Fianna Fáil councillor Christopher O’Sullivan is contesting his first general election campaign, but as he moves around Ballydehob, the 37-year-old is propelled around town by others with decades of experience.
So clued in are the team around him, at one house a canvasser simply opens the front door and leads the way through the darkened front room and into the back, safe in the knowledge he’ll find the man and woman of the house by the fire, watching the news. Among the party is Mr O’Sullivan’s father, Christy, a former TD himself and someone who admits to missing being out in front come election time.
“He is a phenomenal canvasser,” the candidate says of Christy Sr. “He brings on this whole new lease of life.”
At last year’s local elections, O’Sullivan topped the poll in the Skibbereen West Cork LEA, and almost immediately on being returned to, Cork County Council, he signalled his intention to run for the Dáil.
The party hierarchy took its time to arrive at the same view, only confirming his position on the ticket earlier this month.
As county mayor, the timing of the election is arguably fortuitous, given he has seen much of the county in his current role.
He points to not only his own high vote last year, but to the poll-topping performance in Bandon Kinsale LEA of councillor Gillian Coughlan and the strong showing of Patrick Gerard Murphy in Bantry West Cork as evidence of Fianna Fáil’s resurgence across West Cork.
Even allowing for the fact that Government parties tend to get a pasting in mid-term local elections, he feels the party is on the up.
The three-week campaign has meant other members of the family out on the trail as they try and cover as much of the constituency as possible.
Party running mate and outgoing TD Margaret Murphy O’Mahony is, given her Bandon base, closer geographically than might be expected, resulting in “essentially a free-for-all” when it comes to votes.
O’Sullivan dismisses any talk that he would have made a solo run if he had not been placed on the ticket, and believes there’s “an outside chance” of two Fianna Fáil seats, while also noting the change from a predominantly doorstep approach to more of a focus on social media.
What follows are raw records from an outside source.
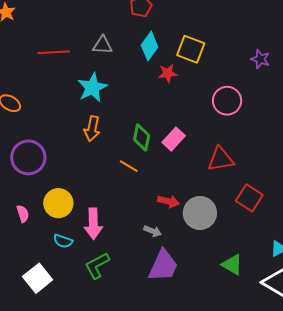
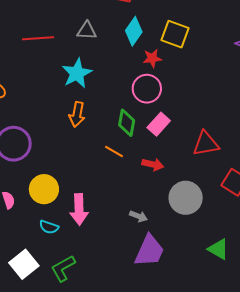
pink circle: (227, 101) -> (147, 89), moved
red arrow: (168, 201) -> (153, 164), moved
green L-shape: (97, 266) -> (63, 268), moved

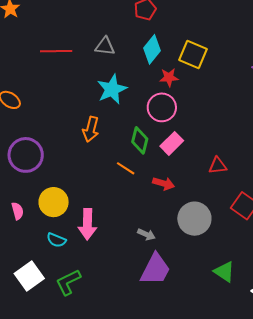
cyan star: (77, 73) -> (112, 89), moved
red triangle: (206, 144) -> (218, 166), size x0.7

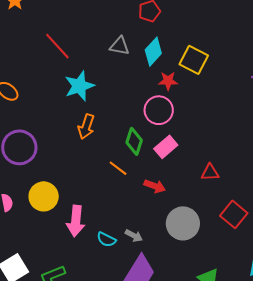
gray triangle: (105, 46) -> (120, 46), moved
red line: (56, 51) -> (57, 46), turned 44
cyan star: (112, 89) -> (79, 86), moved
cyan semicircle: (56, 240) -> (106, 240), moved

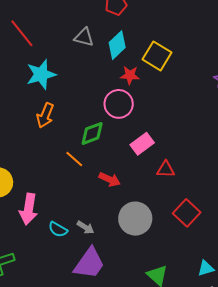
green diamond: (134, 141) -> (92, 133), turned 48
pink rectangle: (166, 147) -> (142, 144), moved

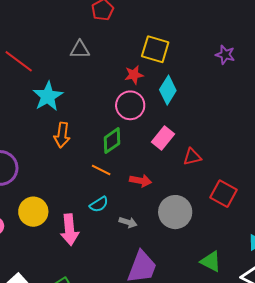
cyan diamond: (117, 45) -> (168, 90), moved
gray arrow: (85, 227) -> (128, 222), moved
cyan semicircle: (58, 229) -> (99, 204), moved, turned -48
But tonight’s canvass is an old-school operation, a power walk around Ballydehob, bolstered by sharp local operators who seem to know who lives where and for how long. At Whizzer Scissors hairdressers, canvasser extraordinaire Barry jokes: “We all want number ones!”.
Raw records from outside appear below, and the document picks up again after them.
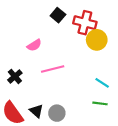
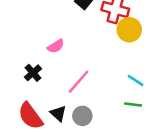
pink semicircle: (34, 45) -> (56, 46), moved
pink line: (53, 69) -> (79, 82), moved, turned -35

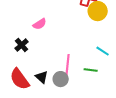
pink line: (79, 82) -> (68, 65), moved, turned -35
green line: (133, 104) -> (91, 70), moved

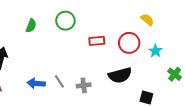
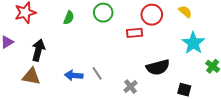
red circle: (129, 43) -> (152, 15), moved
cyan star: (155, 51) -> (193, 43), size x1.6
gray cross: (84, 85) -> (131, 87), moved, turned -32

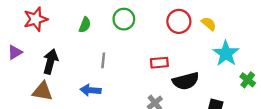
yellow semicircle: (185, 12) -> (209, 24), moved
red rectangle: (135, 33) -> (159, 63), moved
gray line: (97, 73) -> (103, 60), moved, turned 40

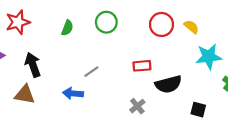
cyan star: (226, 53) -> (209, 57), turned 30
gray line: (103, 60) -> (91, 72), moved, turned 49
black arrow: (50, 62) -> (33, 65), turned -35

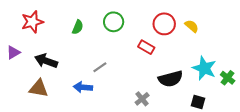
cyan star: (209, 57) -> (204, 68), moved, turned 30
black arrow: (33, 65) -> (46, 61), turned -50
red rectangle: (142, 66) -> (146, 47), moved, turned 35

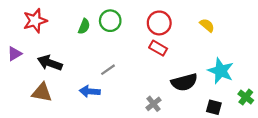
green circle: (114, 22) -> (110, 21), moved
red circle: (164, 24) -> (159, 23), moved
green cross: (228, 78) -> (246, 97), moved

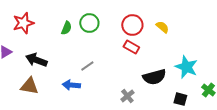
yellow semicircle: (207, 25) -> (162, 27), moved

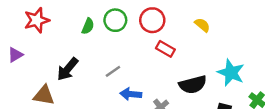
red circle: (132, 25) -> (152, 20), moved
black arrow: (36, 60) -> (68, 69), moved, turned -70
blue arrow: (71, 85) -> (131, 94), moved

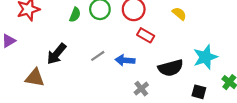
cyan star: (231, 73) -> (205, 57), turned 30
blue arrow: (131, 94) -> (125, 60), moved

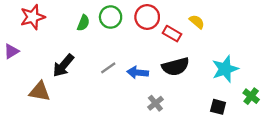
red rectangle: (146, 35) -> (172, 34), moved
black semicircle: (171, 68) -> (176, 67), moved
Christy Sr asks: “Do you have anything for an old man?” Laughs all round, and almost certainly a few votes.
O’Sullivan sees his own strengths as a focus on the environment, as well as his track record when it comes to tourism and local community initiatives.
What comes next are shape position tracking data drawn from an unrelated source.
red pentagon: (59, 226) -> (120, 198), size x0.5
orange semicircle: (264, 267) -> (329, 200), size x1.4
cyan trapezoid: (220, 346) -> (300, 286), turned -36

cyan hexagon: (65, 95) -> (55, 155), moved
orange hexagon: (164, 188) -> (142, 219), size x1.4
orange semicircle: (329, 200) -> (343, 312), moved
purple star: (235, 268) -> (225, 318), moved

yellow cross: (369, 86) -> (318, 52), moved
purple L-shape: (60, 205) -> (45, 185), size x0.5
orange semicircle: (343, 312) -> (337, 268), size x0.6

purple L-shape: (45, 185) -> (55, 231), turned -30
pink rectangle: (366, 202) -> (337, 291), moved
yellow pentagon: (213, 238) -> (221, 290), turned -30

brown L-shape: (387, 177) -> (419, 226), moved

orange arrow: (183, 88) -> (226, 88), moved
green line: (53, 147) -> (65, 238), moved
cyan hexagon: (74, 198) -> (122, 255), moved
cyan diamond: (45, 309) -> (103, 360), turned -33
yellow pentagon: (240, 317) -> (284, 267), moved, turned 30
Personable and with a hint of mischief, he can regularly be seen around his native Clonakilty at festival time in the thick of the action, such as playing conductor on the town’s Christmas express.
He admits he has allowed himself to think about what ministerial briefs might suit him — mentioning tourism, sport and the environment — but he’s not taking a seat in Dáil Éireann as a given.
One unusual aspect to the Cork South West constituency — and probably a unique aspect nationally — is that O’Sullivan is competing for a seat with his partner, Social Democrat councillor Holly Cairns.
While it was initially seen as a lighthearted aside, it’s clear Cairns is wary of it becoming a distraction from the job in hand. O’Sullivan agrees.
“I have very little to say on this. Myself and Holly have campaigns to run, we are both going for the same seat,” he said.
“You will find she is very popular here. She is a good councillor and a good candidate. We get on really, really well and we are very supportive of one another.
It’s an intense three weeks, but we are representing different parties. While we share views on a lot of things, our parties have different views.
True enough. O’Sullivan and his team meet a few people on the beat who admit they have already pledged their number one to Holly, who canvassed the same area earlier.
Nevertheless, such is the speed and thoroughness of the canvass that it seems like many of those answering the door are receiving an instruction they have no problem in carrying out.
According to O’Sullivan, the days when a Fianna Fáil candidate was virtually hunted out the door are gone. “People at the doors are so, so pleasant,” he says.
The issues coming up on the doorsteps are pensions, healthcare, beef prices for farmers, Vat costs for businesses and restaurants, and the cost of insurance.
He believes there is a “happy medium” between being a TD that can still fix your footpath or sort out street lighting, and the Dáil legislator who drafts bills and helps enact laws.
A well-run constituency office is key, he believes — something surely easy to deliver with a party infrastructure around you.
He believes that he has acquitted himself well as county mayor, and despite admitting “I would have loved to have been on the ticket before Christmas”, he adds the old Brian Cowen line: “We are where we are”.
The context is different, however — he is eyeing a breakthrough:
You could say the stars have aligned.